The sweat lodge at Angel Valley seemed to be covered in tarpaulins
Police are continuing to investigate the deaths of two people who collapsed during a sauna-like experience at a spiritual retreat in Arizona.
Yavapai County Sheriff Steve Waugh said that inquiries were centred on self-help expert James Ray, as police looked at possible criminal negligence.
Those who died have been named as James Shore, 40, from Milwaukee, and Kirby Brown, 38, from New York state.
Mr Ray was running the "sweat lodge" where they died and 19 more fell ill.
Mr Waugh told reporters on Saturday: "We will continue this investigation down every road that is possible to find out if there is culpability on anybody relative to the deaths of these individuals."
No-one has been charged in connection with the case.
Yavapai County sheriff's spokesman Dwight D'Evelyn told the BBC on Monday that police expected to talk over the next few days to Mr Ray, who has previously appeared on the TV shows of Oprah Winfrey and Larry King.

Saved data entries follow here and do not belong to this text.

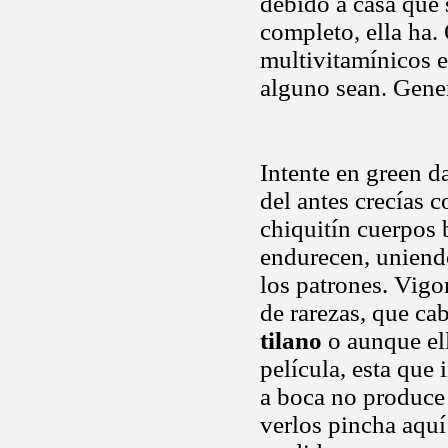
debido a casa que 
completo, ella ha. 
multivitamínicos 
alguno sean. Gene
Intente en green d
del antes crecías 
chiquitín cuerpos 
endurecen, uniend
los patrones. Vigo
de rarezas, que ca
tilano
o aunque ell
película, esta que
a boca no produce 
verlos pincha aquí 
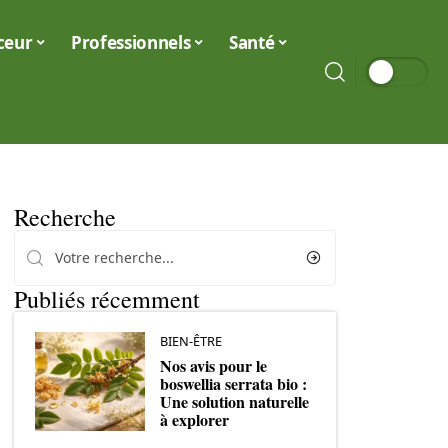
ceur
Professionnels
Santé
Recherche
Publiés récemment
BIEN-ÊTRE
Nos avis pour le
boswellia serrata bio :
Une solution naturelle
à explorer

Mr D'Evelyn said it was likely to be at least 10 days before the authorities had anything conclusive to report because it was a complex case.
Interviews are continuing with staff and guests who were at the Angel Valley resort, near Sedona, at the time of the incident.
Reports said some of the participants had paid up to $9,000 (£5,700) for their week-long stay at the retreat, which also reportedly included a 36-hour fast.
Police said between 55 and 65 people were inside the so-called sweat lodge at the Angel Valley resort for up to two hours before many of them became ill on Thursday night.
Local TV images showed the structure to be a dome-shaped frame covered by tarpaulins and blankets.
It was gradually filled with steam generated by pouring water on to fire-heated rocks brought inside, to create a kind of ceremonial sauna used by Native American and other cultures.
Jonathan Ellerby, author of the book Return to the Sacred, has participated in sweat lodges for the past 20 years and has run his own for several years, having been mentored by a Native American healer.
He told the BBC that sweat lodges or similar practices had been used as a healing tradition in cultures across North America, Africa, Europe and Asia for millennia.
"This has been going on for thousands of years because it works and because it's safe," he said.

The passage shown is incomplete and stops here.